Location: The cenotaph (monument) namely Humayun Tomb representing the riches of India’s heritage is located in Nizamuddin East, Delhi beside Purana- Qila (Dina-panah citadel). It is a mausoleum (garden-tomb) built for settling the bodies of demised iconic historic figures in rest with peace and calm.

Adjacent historical monuments: Purana-Qila, Nizamuddin Dargah, Chilla Nizamuddin Auliya (the residence of sufi saint Nizamuddin)

Adjoining River: Yamuna

Founded by: Bega Begum (Haji Begum)

Architect: Mirak Mirza Ghiyas (a Persian architect)

Revamped by: UNESCO as UNESCO World Heritage Site in 1993

Construction span: 1565-1572

Historical significance:

  • The site of this monument was selected by Bega Begum after nine years of Humayu’s death while giving priority to the closeness to Nizamuddin Dargah (the mausoleum of Nnizamuddin Auliya) in 1565 that was furnished in 1572. Overall expenditure incurred on its construction is assumed to be 1.3 million rupees at that time. This was the only way for Bega Begum to express grief of losing her husband ‘Humayun’ after her arrival from Mecca (Hajj pilgrimage).

  • During the reign of Slave Dynasty, this site came under the Kilokheri Fort (the capital of Sultan Kequbad who was the son of Nasiruddin).

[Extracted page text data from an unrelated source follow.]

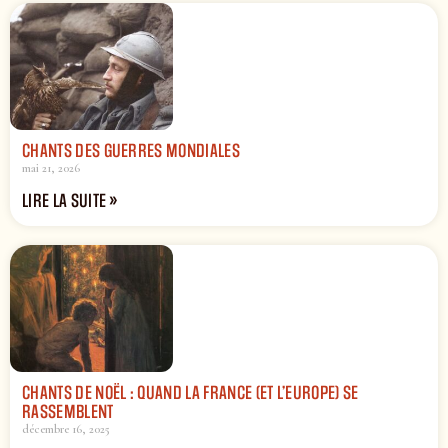
CHANTS DES GUERRES MONDIALES
mai 21, 2026
LIRE LA SUITE »
CHANTS DE NOËL : QUAND LA FRANCE (ET L’EUROPE) SE
RASSEMBLENT
décembre 16, 2025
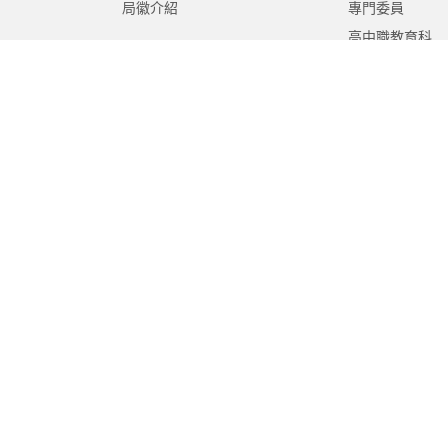
局徽介紹
專門委員
高中職教育科
國中教育科
國小教育科
幼兒教育科
終身教育科
特殊教育科
課程教學科
體育保健科
工程營繕科
秘書室
學生事務室
人事室
會計室
政風室
家庭教育中心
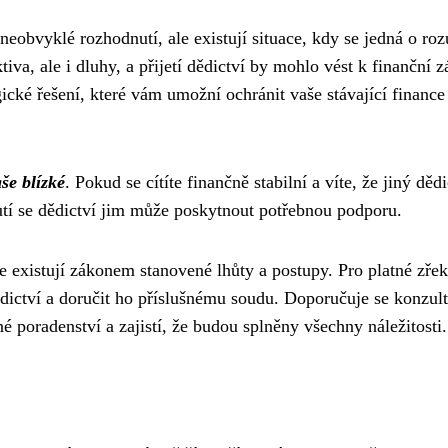
 neobvyklé rozhodnutí, ale existují situace, kdy se jedná o r
iva, ale i dluhy, a přijetí dědictví by mohlo vést k finanční zá
gické řešení, které vám umožní ochránit vaše stávající finance
še blízké
. Pokud se cítíte finančně stabilní a víte, že jiný děd
utí se dědictví jim může poskytnout potřebnou podporu.
e existují zákonem stanovené lhůty a postupy. Pro platné zřek
dědictví a doručit ho příslušnému soudu. Doporučuje se konzul
 poradenství a zajistí, že budou splněny všechny náležitosti.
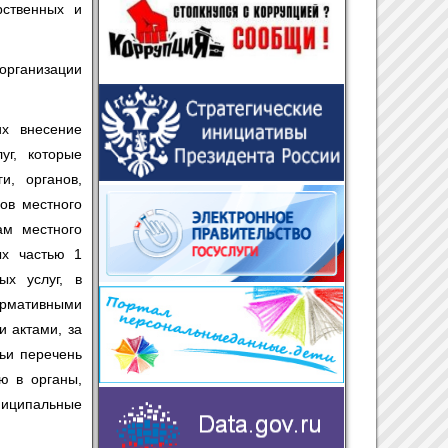
рственных и
организации
их внесение
уг, которые
и, органов,
ов местного
ам местного
ых частью 1
ых услуг, в
ормативными
 актами, за
ьи перечень
ю в органы,
ниципальные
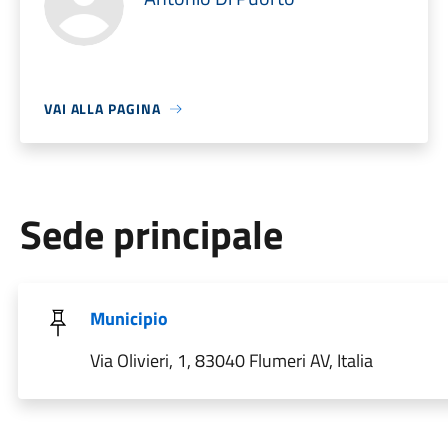
VAI ALLA PAGINA
Sede principale
Municipio
Via Olivieri, 1, 83040 Flumeri AV, Italia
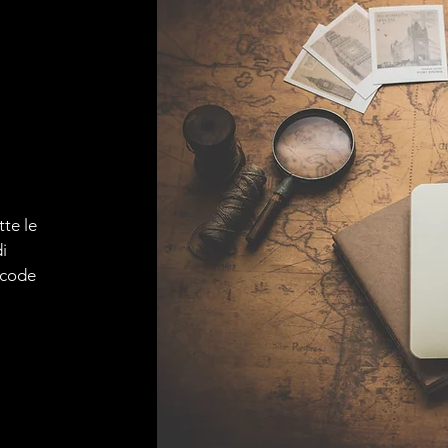
tte le
i
e code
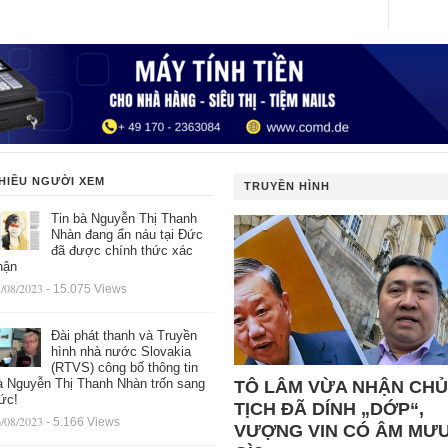
HIỀU NGƯỜI XEM
TRUYỀN HÌNH
Tin bà Nguyễn Thị Thanh
Nhàn đang ẩn náu tại Đức
đã được chính thức xác
hận
/08/2023
- 15.075 Views
Đài phát thanh và Truyền
hình nhà nước Slovakia
(RTVS) công bố thông tin
à Nguyễn Thị Thanh Nhàn trốn sang
TÔ LÂM VỪA NHẬN CHỦ
ức!
TỊCH ĐÃ DÍNH „DỚP“,
/08/2023
- 5.166 Views
VƯỢNG VIN CÓ ÂM MƯ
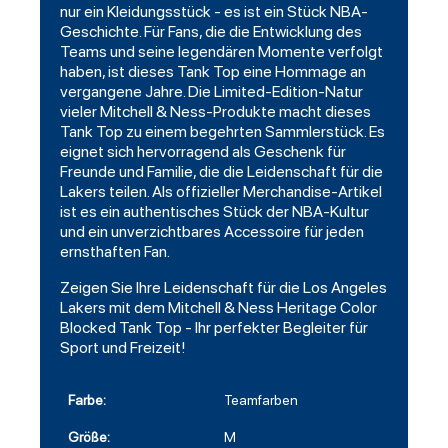
nur ein Kleidungsstück - es ist ein Stück NBA-
Geschichte. Für Fans, die die Entwicklung des
Teams und seine legendären Momente verfolgt
haben, ist dieses Tank Top eine Hommage an
vergangene Jahre. Die Limited-Edition-Natur
vieler Mitchell & Ness-Produkte macht dieses
Tank Top zu einem begehrten Sammlerstück. Es
eignet sich hervorragend als Geschenk für
Freunde und Familie, die die Leidenschaft für die
Lakers teilen. Als offizieller Merchandise-Artikel
ist es ein authentisches Stück der NBA-Kultur
und ein unverzichtbares Accessoire für jeden
ernsthaften Fan.
Zeigen Sie Ihre Leidenschaft für die Los Angeles
Lakers mit dem Mitchell & Ness Heritage Color
Blocked Tank Top - Ihr perfekter Begleiter für
Sport und Freizeit!
Farbe:
Teamfarben
Größe:
M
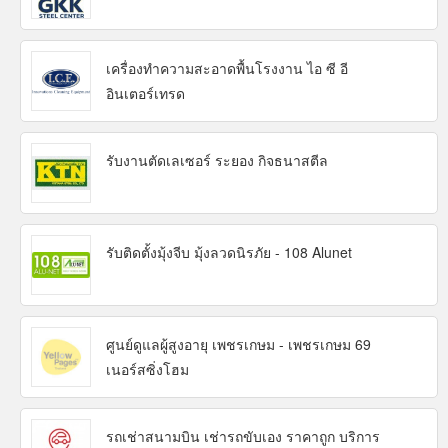
เครื่องทำความสะอาดพื้นโรงงาน ไอ ซี อี
อินเตอร์เทรด
รับงานตัดเลเซอร์ ระยอง กิจธนาสตีล
รับติดตั้งมุ้งจีบ มุ้งลวดนิรภัย - 108 Alunet
ศูนย์ดูแลผู้สูงอายุ เพชรเกษม - เพชรเกษม 69
เนอร์สซิ่งโฮม
รถเช่าสนามบิน เช่ารถขับเอง ราคาถูก บริการ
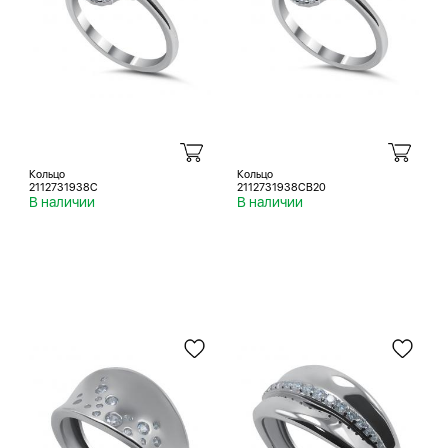
Кольцо
Кольцо
2112731938C
2112731938CB20
В наличии
В наличии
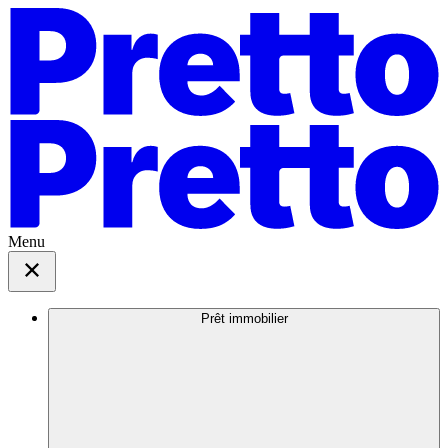
Menu
Prêt immobilier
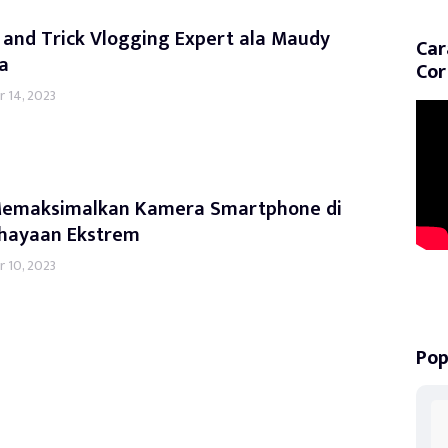
 and Trick Vlogging Expert ala Maudy
Car
a
Cor
 14, 2023
Memaksimalkan Kamera Smartphone di
hayaan Ekstrem
 10, 2023
Pop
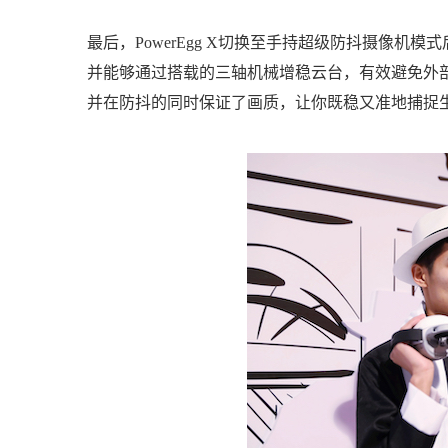
最后，PowerEgg X切换至手持超级防抖摄像机模式
并能够通过搭载的三轴机械增稳云台，有效避免外部带
并在防抖的同时保证了画质，让你既稳又准地捕捉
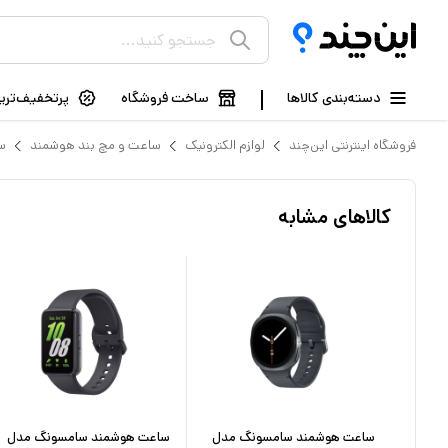
دسته‌بندی کالاها
ساخت فروشگاه
پرتخفیف‌ترین
فروشگاه اینترنتی این‌چند
لوازم الکترونیک
ساعت و مچ بند هوشمند
س
کالاهای مشابه
وبال
ساعت هوشمند سامسونگ مدل
ساعت هوشمند سامسونگ مدل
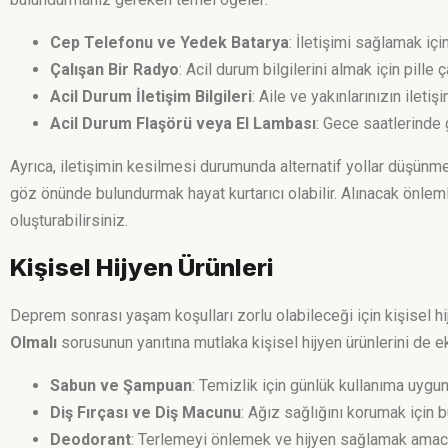
Cep Telefonu ve Yedek Batarya
: İletişimi sağlamak iç
Çalışan Bir Radyo
: Acil durum bilgilerini almak için pille 
Acil Durum İletişim Bilgileri
: Aile ve yakınlarınızın ileti
Acil Durum Flaşörü veya El Lambası
: Gece saatlerinde 
Ayrıca, iletişimin kesilmesi durumunda alternatif yollar düşünm
göz önünde bulundurmak hayat kurtarıcı olabilir. Alınacak önlemle
oluşturabilirsiniz.
Kişisel Hijyen Ürünleri
Deprem sonrası yaşam koşulları zorlu olabileceği için kişisel hi
Olmalı
sorusunun yanıtına mutlaka kişisel hijyen ürünlerini de
Sabun ve Şampuan
: Temizlik için günlük kullanıma uygun
Diş Fırçası ve Diş Macunu
: Ağız sağlığını korumak için 
Deodorant
: Terlemeyi önlemek ve hijyen sağlamak amacıyl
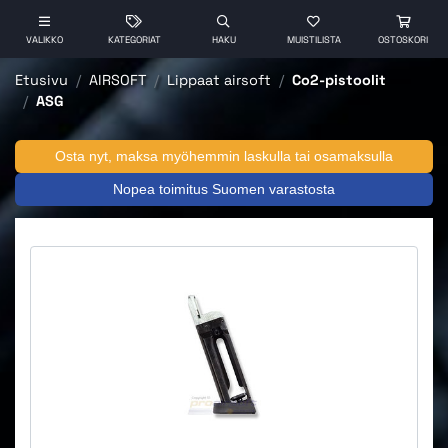
VALIKKO
KATEGORIAT
HAKU
MUISTILISTA
OSTOSKORI
Etusivu
AIRSOFT
Lippaat airsoft
Co2-pistoolit
ASG
Osta nyt, maksa myöhemmin laskulla tai osamaksulla
Nopea toimitus Suomen varastosta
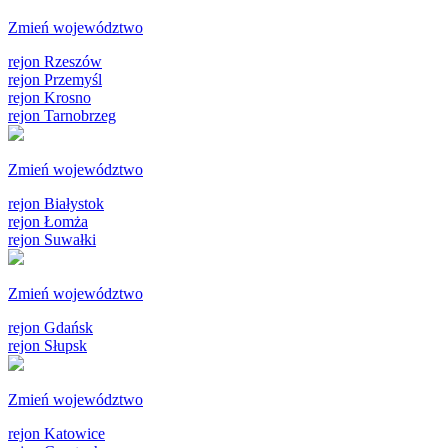
Zmień województwo
rejon Rzeszów
rejon Przemyśl
rejon Krosno
rejon Tarnobrzeg
Zmień województwo
rejon Białystok
rejon Łomża
rejon Suwałki
Zmień województwo
rejon Gdańsk
rejon Słupsk
Zmień województwo
rejon Katowice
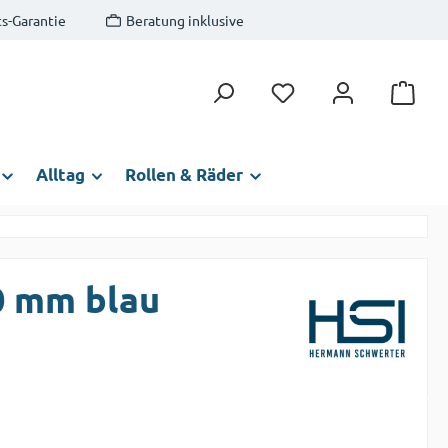
s-Garantie
Beratung inklusive
Du hast 0 Produkte auf
Alltag
Rollen & Räder
0 mm blau
s:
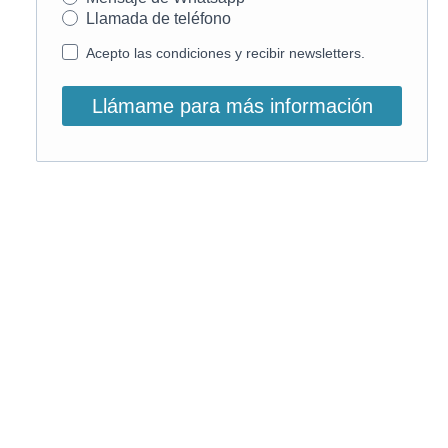
Llamada de teléfono
Acepto las condiciones y recibir newsletters.
Llámame para más información
O, si lo prefieres, llámanos:
900 831 207
La llamada es gratuita ;)
Horario de atención: L-V: 9 – 15:30h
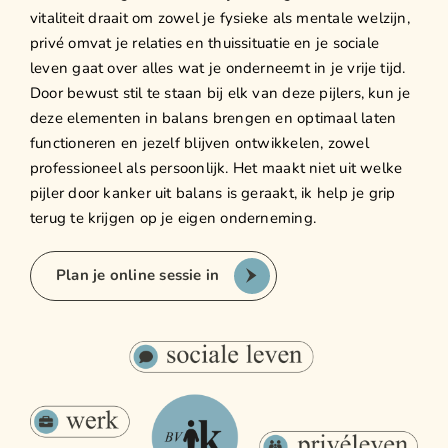
vitaliteit draait om zowel je fysieke als mentale welzijn,
privé omvat je relaties en thuissituatie en je sociale
leven gaat over alles wat je onderneemt in je vrije tijd.
Door bewust stil te staan bij elk van deze pijlers, kun je
deze elementen in balans brengen en optimaal laten
functioneren en jezelf blijven ontwikkelen, zowel
professioneel als persoonlijk.⁠ Het maakt niet uit welke
pijler door kanker uit balans is geraakt, ik help je grip
terug te krijgen op je eigen onderneming.
Plan je online sessie in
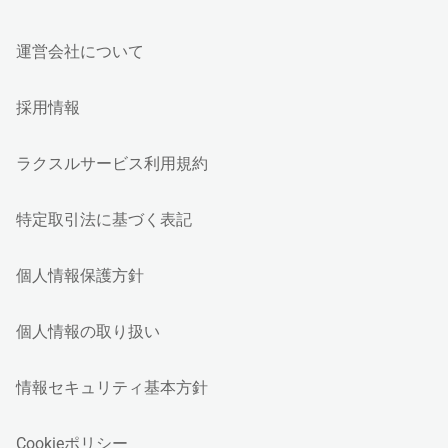
運営会社について
採用情報
ラクスルサービス利用規約
特定取引法に基づく表記
個人情報保護方針
個人情報の取り扱い
情報セキュリティ基本方針
Cookieポリシー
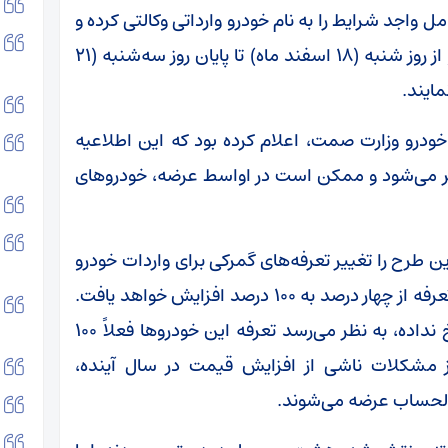
 واجد شرایط را به نام خودرو وارداتی وکالتی کرده و
۵۰۰ میلیون تومان را در این حساب بلوکه کنند و از روز شنبه (۱۸ اسفند ماه) تا پایان روز سه‌شنبه (۲۱
مایند.
درو وزارت صمت، اعلام کرده بود که این اطلاعیه
شر می‌شود و ممکن است در اواسط عرضه، خودروهای
ن طرح را تغییر تعرفه‌های گمرکی برای واردات خودرو
در سال آینده اعلام کرد و خاطرنشان کرد که این تعرفه از چهار درصد به ۱۰۰ درصد افزایش خواهد یافت.
با وجود این که هنوز مجلس به استفساریه پاسخ نداده، به نظر می‌رسد تعرفه این خودروها فعلاً ۱۰۰
ز مشکلات ناشی از افزایش قیمت در سال آینده،
الحساب عرضه می‌شوند.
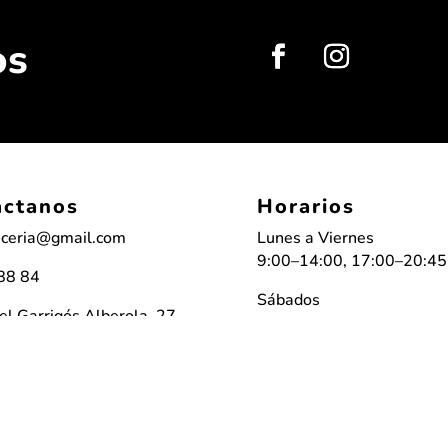
os
actanos
Horarios
ceria@gmail.com
Lunes a Viernes
9:00–14:00, 17:00–20:45
88 84
Sábados
l Garrigós Alberola, 27 –
9:00–14:00
 Elche, Alicante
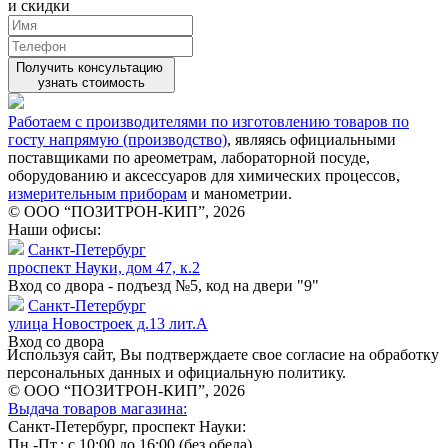
и скидки
Получить консультацию
узнать стоимость
Работаем с производителями по изготовлению товаров по
госту напрямую (производство)
, являясь официальными
поставщиками по ареометрам, лабораторной посуде,
оборудованию и аксессуаров для химических процессов,
измерительным приборам
и манометрии.
© ООО “ПОЗИТРОН-КИП”, 2026
Наши офисы:
Санкт-Петербург
проспект Науки, дом 47, к.2
Вход со двора - подъезд №5, код на двери "9"
Санкт-Петербург
улица Новостроек д.13 лит.А
Вход со двора
Используя сайт, Вы подтверждаете свое согласие на обработку
персональных данных и официальную политику.
© ООО “ПОЗИТРОН-КИП”, 2026
Выдача товаров магазина:
Санкт-Петербург, проспект Науки:
Пн.-Пт.: с 10:00 до 16:00 (без обеда)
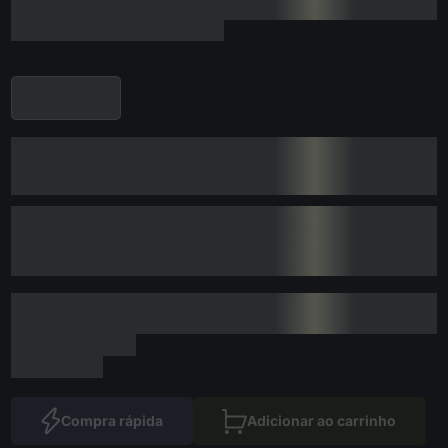
Compra rápida
Adicionar ao carrinho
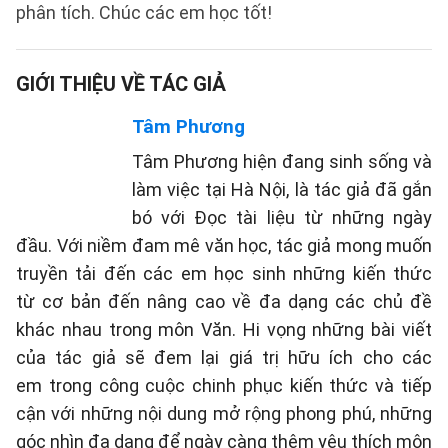
phân tích. Chúc các em học tốt!
GIỚI THIỆU VỀ TÁC GIẢ
Tâm Phương
Tâm Phương hiện đang sinh sống và
làm việc tại Hà Nội, là tác giả đã gắn
bó với Đọc tài liệu từ những ngày
đầu. Với niềm đam mê văn học, tác giả mong muốn
truyền tải đến các em học sinh những kiến thức
từ cơ bản đến nâng cao về đa dạng các chủ đề
khác nhau trong môn Văn. Hi vọng những bài viết
của tác giả sẽ đem lại giá trị hữu ích cho các
em trong công cuộc chinh phục kiến thức và tiếp
cận với những nội dung mở rộng phong phú, những
góc nhìn đa dạng để ngày càng thêm yêu thích môn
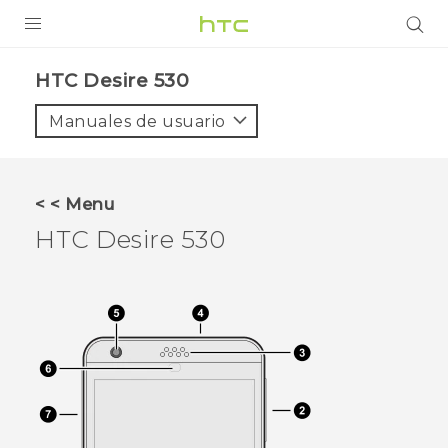
PRODUCTOS
HTC Desire 530‎
VIVE
Manuales de usuario
G REIGNS
SMARTPHONES
< < Menu
ACCESORIO
HTC Desire 530
VIVERSE
AYUDA
HTC Devices & Accessories
Video Tutorials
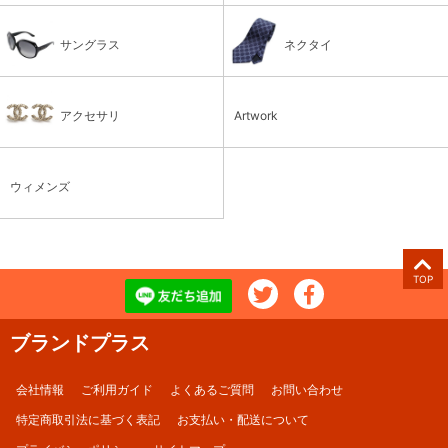
サングラス
ネクタイ
アクセサリ
Artwork
ウィメンズ
TOP
ブランドプラス
会社情報
ご利用ガイド
よくあるご質問
お問い合わせ
特定商取引法に基づく表記
お支払い・配送について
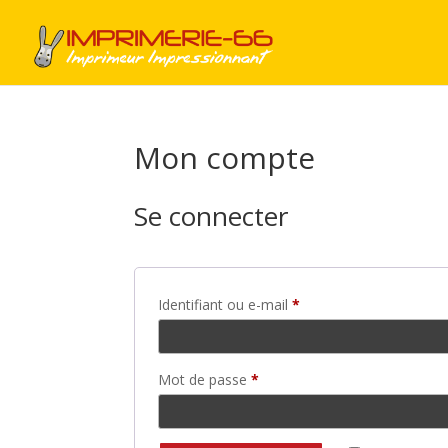
Mon compte
Se connecter
Obligatoire
Identifiant ou e-mail
*
Obligatoire
Mot de passe
*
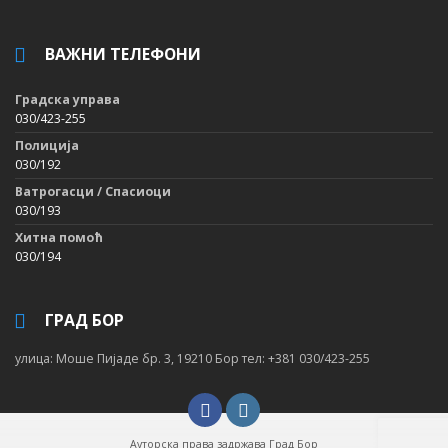
ВАЖНИ ТЕЛЕФОНИ
Градска управа
030/423-255
Полиција
030/192
Ватрогасци / Спасиоци
030/193
Хитна помоћ
030/194
ГРАД БОР
улица: Моше Пијаде бр. 3, 19210 Бор тел: +381 030/423-255
Ауторска права задржава Град Бор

  • This place was chosen to bury the Humayun in his palace. But later, the fear of getting the tomb demolished by Hindu King Hemu, who conquered Purana Qila by defeating Mughal forces in Agra & Delhi in October 1556, compelled its shifting to Sirhind in Punjab by Kahnjar Beg.

  • This world heritage site became the ‘place of refuge’ for the Muslims during India-Pakistan Partition in 1947 for five years.

 

Structure:

  • Architectural style: Blend of Mughal, Turkic architecture and Persian style famous in 12th century was adopted by the architect.

  • Pillars, beams and lintels: These are built in arcuate style of architecture having lots of beams and arches in the structure.

  • Corbel brackets, Balconies, chhatris (kiosks): These parts of the legendary monument were adopted from Rajasthani architecture.

  • Gateways: The two double storeyed gateways on west and south part of it are 16 m high encompassing rooms and small courtyards on the upper floors.

  • Graves:  It forms a tomb complex dedicated to Isa Khan Niyazi (an afghan noble), Shah Jahan, Dara Shikoh (great great grandson of Humayun & son of Shah Jahan), Hamida Begum, Farrukhsiyar, Rafi-ul Darjat, Rafi Ul Daulat , Bu Halima’s Tomb  & Alamgir II. The height of tomb is 47 m & width is 300 feet. The dome of it is double decked resembling high neck drum that measures 42.5 m and is 6 m high.

  • Materials used for constructing tombs & mosques: Red sandstone, rubble and white marble were used to give this monument a splendid face while sculpting lattice screens, door frames, eaves (chhajja) & main dome.

  • Height of the terrace: Square terrace is 8 metre in height built in the dimension of 12,000 m2 .

  • Plinth: It is made of rubble core having 56 cells where 100 gravestones are housed.

  • Char Bagh: The design of this garden is modeled on Persian style symbolizing clear departure from the then prevalent mausoleum (graveyard) covering 13 hectares surrounding the monument.

Nai Ka Gumbad (Babar’s tomb): It is located towards the south-east corner within char bagh where the grave of Babar was constructed.